◆ HOW TO COMPLETE THIS TASK ◆
Copy each line of the data below with the word "Maracanaú".

────────────────────

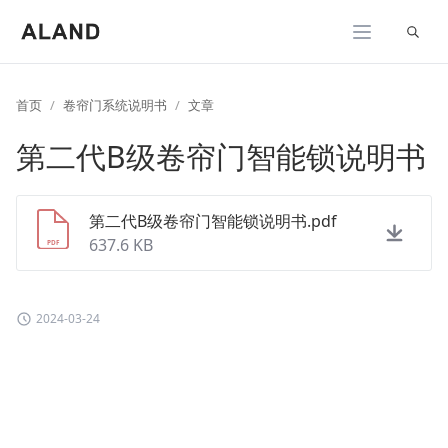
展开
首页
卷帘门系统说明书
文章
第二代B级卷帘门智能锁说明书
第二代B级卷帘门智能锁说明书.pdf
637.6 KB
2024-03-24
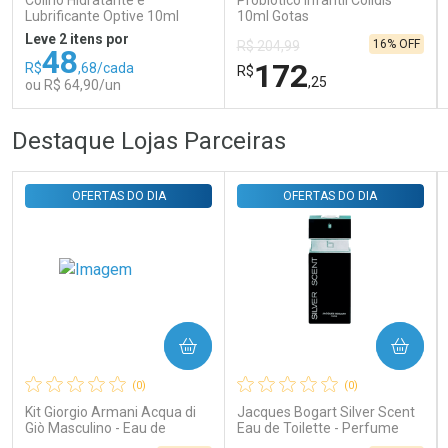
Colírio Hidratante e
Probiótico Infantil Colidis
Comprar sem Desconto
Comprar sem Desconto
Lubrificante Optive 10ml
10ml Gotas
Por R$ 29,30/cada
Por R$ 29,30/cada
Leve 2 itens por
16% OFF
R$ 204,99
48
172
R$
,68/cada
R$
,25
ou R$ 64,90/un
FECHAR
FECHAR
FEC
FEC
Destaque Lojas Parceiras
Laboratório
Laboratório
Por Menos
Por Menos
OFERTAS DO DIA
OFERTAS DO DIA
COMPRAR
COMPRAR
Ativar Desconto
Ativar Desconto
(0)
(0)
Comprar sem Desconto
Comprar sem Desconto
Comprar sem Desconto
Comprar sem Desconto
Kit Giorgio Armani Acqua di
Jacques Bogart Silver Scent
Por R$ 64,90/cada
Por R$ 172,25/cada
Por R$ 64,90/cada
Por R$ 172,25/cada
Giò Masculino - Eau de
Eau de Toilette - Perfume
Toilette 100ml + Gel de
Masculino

────────────────────

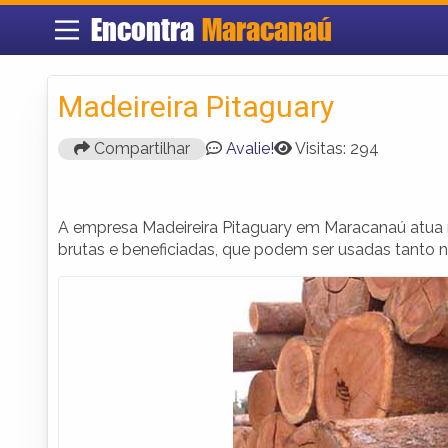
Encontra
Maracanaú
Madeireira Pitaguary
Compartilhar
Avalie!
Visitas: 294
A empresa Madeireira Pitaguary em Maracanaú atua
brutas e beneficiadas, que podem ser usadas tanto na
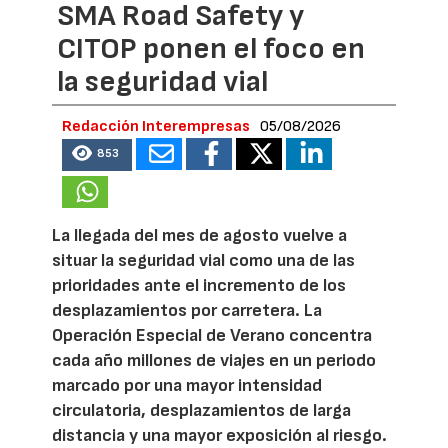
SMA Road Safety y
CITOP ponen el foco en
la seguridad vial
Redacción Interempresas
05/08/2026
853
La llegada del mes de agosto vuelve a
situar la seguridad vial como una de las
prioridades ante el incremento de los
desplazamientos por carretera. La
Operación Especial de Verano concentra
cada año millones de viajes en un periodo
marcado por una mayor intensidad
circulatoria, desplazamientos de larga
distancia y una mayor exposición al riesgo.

────────────────────

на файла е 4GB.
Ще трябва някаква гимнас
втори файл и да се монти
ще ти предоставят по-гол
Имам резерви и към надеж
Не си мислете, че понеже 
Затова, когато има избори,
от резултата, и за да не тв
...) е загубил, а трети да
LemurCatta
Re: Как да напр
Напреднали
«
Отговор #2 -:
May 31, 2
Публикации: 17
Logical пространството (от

────────────────────

◆ REPLY ◆
Maracanaú
A empresa Madeireira Pitaguary em Maracanaú atua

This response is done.